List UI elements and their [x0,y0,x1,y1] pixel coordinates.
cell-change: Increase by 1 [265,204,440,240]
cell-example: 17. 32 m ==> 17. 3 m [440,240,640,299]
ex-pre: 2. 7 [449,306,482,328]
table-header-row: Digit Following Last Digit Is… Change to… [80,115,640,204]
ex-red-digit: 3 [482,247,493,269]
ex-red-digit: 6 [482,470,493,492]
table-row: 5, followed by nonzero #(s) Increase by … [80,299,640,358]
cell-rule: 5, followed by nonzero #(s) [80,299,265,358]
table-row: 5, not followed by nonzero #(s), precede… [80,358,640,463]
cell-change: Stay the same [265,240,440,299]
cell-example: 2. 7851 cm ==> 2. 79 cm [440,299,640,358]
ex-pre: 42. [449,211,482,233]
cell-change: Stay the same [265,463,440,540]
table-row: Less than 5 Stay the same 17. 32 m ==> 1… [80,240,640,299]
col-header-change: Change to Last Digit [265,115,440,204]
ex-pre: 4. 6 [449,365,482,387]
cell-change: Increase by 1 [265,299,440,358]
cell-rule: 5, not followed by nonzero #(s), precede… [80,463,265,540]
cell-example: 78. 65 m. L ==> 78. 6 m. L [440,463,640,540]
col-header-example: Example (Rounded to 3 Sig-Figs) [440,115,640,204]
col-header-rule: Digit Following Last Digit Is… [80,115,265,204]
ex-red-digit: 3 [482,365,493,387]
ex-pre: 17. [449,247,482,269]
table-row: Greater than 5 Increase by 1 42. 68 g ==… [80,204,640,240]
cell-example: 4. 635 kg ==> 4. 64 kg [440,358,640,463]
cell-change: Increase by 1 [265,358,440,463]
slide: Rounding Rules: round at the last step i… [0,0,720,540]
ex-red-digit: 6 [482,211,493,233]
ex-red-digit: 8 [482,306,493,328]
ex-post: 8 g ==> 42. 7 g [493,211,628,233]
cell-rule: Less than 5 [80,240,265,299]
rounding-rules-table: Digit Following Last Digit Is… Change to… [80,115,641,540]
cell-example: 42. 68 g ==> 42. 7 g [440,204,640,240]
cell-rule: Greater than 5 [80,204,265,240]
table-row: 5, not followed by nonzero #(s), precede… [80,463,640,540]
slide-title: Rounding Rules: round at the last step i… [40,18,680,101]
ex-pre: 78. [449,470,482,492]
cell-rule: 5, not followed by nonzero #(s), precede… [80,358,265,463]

Exercise description: Show me each line of the listing above with "Less" in it.

Written solution:
table-row: Less than 5 Stay the same 17. 32 m ==> 1… [80,240,640,299]
cell-rule: Less than 5 [80,240,265,299]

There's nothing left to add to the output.